> DATA TO PROCESS:
----
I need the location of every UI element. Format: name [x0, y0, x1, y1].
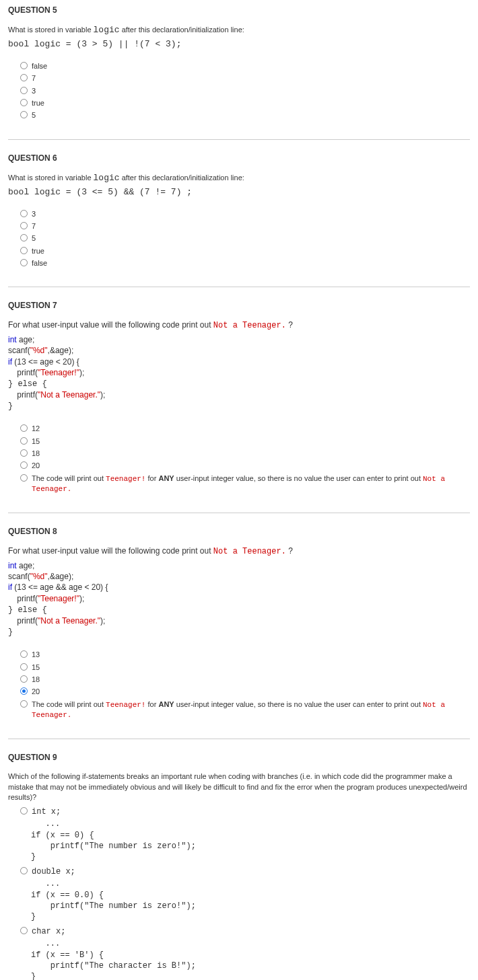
option[interactable]: char x;: [20, 926, 470, 937]
option[interactable]: int x;: [20, 806, 470, 817]
radio-icon[interactable]: [20, 700, 28, 708]
radio-icon[interactable]: [20, 111, 28, 118]
radio-icon[interactable]: [20, 437, 28, 445]
option[interactable]: 15: [20, 437, 470, 446]
radio-icon[interactable]: [20, 62, 28, 69]
radio-icon[interactable]: [20, 247, 28, 254]
code-block: int age; scanf("%d",&age); if (13 <= age…: [8, 334, 470, 412]
question-5: QUESTION 5 What is stored in variable lo…: [8, 5, 470, 140]
radio-icon[interactable]: [20, 234, 28, 241]
radio-icon[interactable]: [20, 259, 28, 266]
question-prompt: Which of the following if-statements bre…: [8, 771, 470, 802]
radio-icon[interactable]: [20, 424, 28, 432]
option[interactable]: 15: [20, 663, 470, 672]
code-line: bool logic = (3 > 5) || !(7 < 3);: [8, 39, 470, 49]
option[interactable]: 7: [20, 73, 470, 83]
radio-icon[interactable]: [20, 210, 28, 217]
option[interactable]: false: [20, 258, 470, 268]
option[interactable]: true: [20, 246, 470, 256]
radio-icon[interactable]: [20, 474, 28, 482]
radio-icon[interactable]: [20, 449, 28, 457]
question-title: QUESTION 8: [8, 527, 470, 536]
option[interactable]: false: [20, 61, 470, 71]
radio-icon[interactable]: [20, 807, 28, 815]
radio-icon[interactable]: [20, 663, 28, 671]
option[interactable]: 13: [20, 650, 470, 659]
question-prompt: What is stored in variable logic after t…: [8, 24, 470, 36]
radio-icon[interactable]: [20, 867, 28, 874]
question-title: QUESTION 5: [8, 5, 470, 15]
option[interactable]: 3: [20, 86, 470, 96]
option[interactable]: double x;: [20, 866, 470, 877]
radio-icon[interactable]: [20, 675, 28, 683]
code-line: bool logic = (3 <= 5) && (7 != 7) ;: [8, 187, 470, 197]
question-title: QUESTION 7: [8, 301, 470, 310]
question-prompt: What is stored in variable logic after t…: [8, 172, 470, 184]
option[interactable]: true: [20, 98, 470, 108]
question-prompt: For what user-input value will the follo…: [8, 319, 470, 332]
option[interactable]: 20: [20, 461, 470, 470]
option[interactable]: 7: [20, 221, 470, 231]
question-title: QUESTION 9: [8, 753, 470, 762]
option[interactable]: 3: [20, 209, 470, 219]
radio-icon[interactable]: [20, 927, 28, 934]
radio-icon[interactable]: [20, 74, 28, 81]
code-block: ... if (x == 0.0) { printf("The number i…: [31, 878, 470, 922]
option[interactable]: 5: [20, 233, 470, 243]
radio-icon[interactable]: [20, 687, 28, 695]
radio-icon[interactable]: [20, 461, 28, 469]
code-block: ... if (x == 0) { printf("The number is …: [31, 819, 470, 862]
radio-icon[interactable]: [20, 99, 28, 106]
question-6: QUESTION 6 What is stored in variable lo…: [8, 153, 470, 288]
question-9: QUESTION 9 Which of the following if-sta…: [8, 753, 470, 980]
options-list: false 7 3 true 5: [20, 61, 470, 120]
options-list: 3 7 5 true false: [20, 209, 470, 268]
question-title: QUESTION 6: [8, 153, 470, 163]
radio-icon[interactable]: [20, 650, 28, 658]
radio-icon[interactable]: [20, 222, 28, 229]
code-block: ... if (x == 'B') { printf("The characte…: [31, 938, 470, 980]
options-list: 12 15 18 20 The code will print out Teen…: [20, 424, 470, 494]
radio-icon[interactable]: [20, 87, 28, 94]
question-7: QUESTION 7 For what user-input value wil…: [8, 301, 470, 513]
options-list: 13 15 18 20 The code will print out Teen…: [20, 650, 470, 720]
option[interactable]: 20: [20, 687, 470, 696]
option[interactable]: 12: [20, 424, 470, 433]
option[interactable]: 18: [20, 675, 470, 684]
option[interactable]: 18: [20, 449, 470, 458]
option[interactable]: The code will print out Teenager! for AN…: [20, 474, 470, 494]
option[interactable]: 5: [20, 110, 470, 120]
option[interactable]: The code will print out Teenager! for AN…: [20, 700, 470, 720]
code-block: int age; scanf("%d",&age); if (13 <= age…: [8, 560, 470, 638]
question-prompt: For what user-input value will the follo…: [8, 545, 470, 558]
question-8: QUESTION 8 For what user-input value wil…: [8, 527, 470, 739]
----
> ACTION ITEM:
Produce an exact copy of every line above, with the images left out.

> RESPONSE BOX:
I need the location of every UI element. Format: name [x0, y0, x1, y1].
option[interactable]: char x;: [20, 926, 470, 937]
option[interactable]: int x;: [20, 806, 470, 817]
radio-icon[interactable]: [20, 700, 28, 708]
radio-icon[interactable]: [20, 111, 28, 118]
radio-icon[interactable]: [20, 437, 28, 445]
option[interactable]: 15: [20, 437, 470, 446]
radio-icon[interactable]: [20, 62, 28, 69]
radio-icon[interactable]: [20, 247, 28, 254]
code-block: int age; scanf("%d",&age); if (13 <= age…: [8, 334, 470, 412]
question-5: QUESTION 5 What is stored in variable lo…: [8, 5, 470, 140]
radio-icon[interactable]: [20, 234, 28, 241]
radio-icon[interactable]: [20, 259, 28, 266]
question-prompt: Which of the following if-statements bre…: [8, 771, 470, 802]
radio-icon[interactable]: [20, 424, 28, 432]
option[interactable]: 15: [20, 663, 470, 672]
code-line: bool logic = (3 > 5) || !(7 < 3);: [8, 39, 470, 49]
option[interactable]: 7: [20, 73, 470, 83]
radio-icon[interactable]: [20, 210, 28, 217]
option[interactable]: false: [20, 258, 470, 268]
option[interactable]: true: [20, 246, 470, 256]
radio-icon[interactable]: [20, 474, 28, 482]
radio-icon[interactable]: [20, 449, 28, 457]
question-title: QUESTION 8: [8, 527, 470, 536]
option[interactable]: false: [20, 61, 470, 71]
radio-icon[interactable]: [20, 807, 28, 815]
radio-icon[interactable]: [20, 663, 28, 671]
option[interactable]: 13: [20, 650, 470, 659]
question-prompt: What is stored in variable logic after t…: [8, 24, 470, 36]
radio-icon[interactable]: [20, 867, 28, 874]
question-title: QUESTION 5: [8, 5, 470, 15]
option[interactable]: 3: [20, 86, 470, 96]
option[interactable]: double x;: [20, 866, 470, 877]
radio-icon[interactable]: [20, 675, 28, 683]
code-line: bool logic = (3 <= 5) && (7 != 7) ;: [8, 187, 470, 197]
question-title: QUESTION 7: [8, 301, 470, 310]
question-prompt: What is stored in variable logic after t…: [8, 172, 470, 184]
option[interactable]: true: [20, 98, 470, 108]
question-prompt: For what user-input value will the follo…: [8, 319, 470, 332]
option[interactable]: 20: [20, 461, 470, 470]
option[interactable]: 7: [20, 221, 470, 231]
question-title: QUESTION 9: [8, 753, 470, 762]
option[interactable]: 3: [20, 209, 470, 219]
radio-icon[interactable]: [20, 927, 28, 934]
radio-icon[interactable]: [20, 74, 28, 81]
code-block: ... if (x == 0.0) { printf("The number i…: [31, 878, 470, 922]
option[interactable]: 5: [20, 233, 470, 243]
radio-icon[interactable]: [20, 687, 28, 695]
radio-icon[interactable]: [20, 461, 28, 469]
code-block: ... if (x == 0) { printf("The number is …: [31, 819, 470, 862]
radio-icon[interactable]: [20, 99, 28, 106]
question-6: QUESTION 6 What is stored in variable lo…: [8, 153, 470, 288]
question-9: QUESTION 9 Which of the following if-sta…: [8, 753, 470, 980]
options-list: false 7 3 true 5: [20, 61, 470, 120]
options-list: 3 7 5 true false: [20, 209, 470, 268]
question-title: QUESTION 6: [8, 153, 470, 163]
radio-icon[interactable]: [20, 650, 28, 658]
radio-icon[interactable]: [20, 222, 28, 229]
code-block: ... if (x == 'B') { printf("The characte…: [31, 938, 470, 980]
options-list: 12 15 18 20 The code will print out Teen…: [20, 424, 470, 494]
radio-icon[interactable]: [20, 87, 28, 94]
question-7: QUESTION 7 For what user-input value wil…: [8, 301, 470, 513]
options-list: 13 15 18 20 The code will print out Teen…: [20, 650, 470, 720]
option[interactable]: 20: [20, 687, 470, 696]
option[interactable]: 12: [20, 424, 470, 433]
option[interactable]: 18: [20, 675, 470, 684]
option[interactable]: 18: [20, 449, 470, 458]
option[interactable]: The code will print out Teenager! for AN…: [20, 474, 470, 494]
option[interactable]: 5: [20, 110, 470, 120]
option[interactable]: The code will print out Teenager! for AN…: [20, 700, 470, 720]
code-block: int age; scanf("%d",&age); if (13 <= age…: [8, 560, 470, 638]
question-prompt: For what user-input value will the follo…: [8, 545, 470, 558]
question-8: QUESTION 8 For what user-input value wil…: [8, 527, 470, 739]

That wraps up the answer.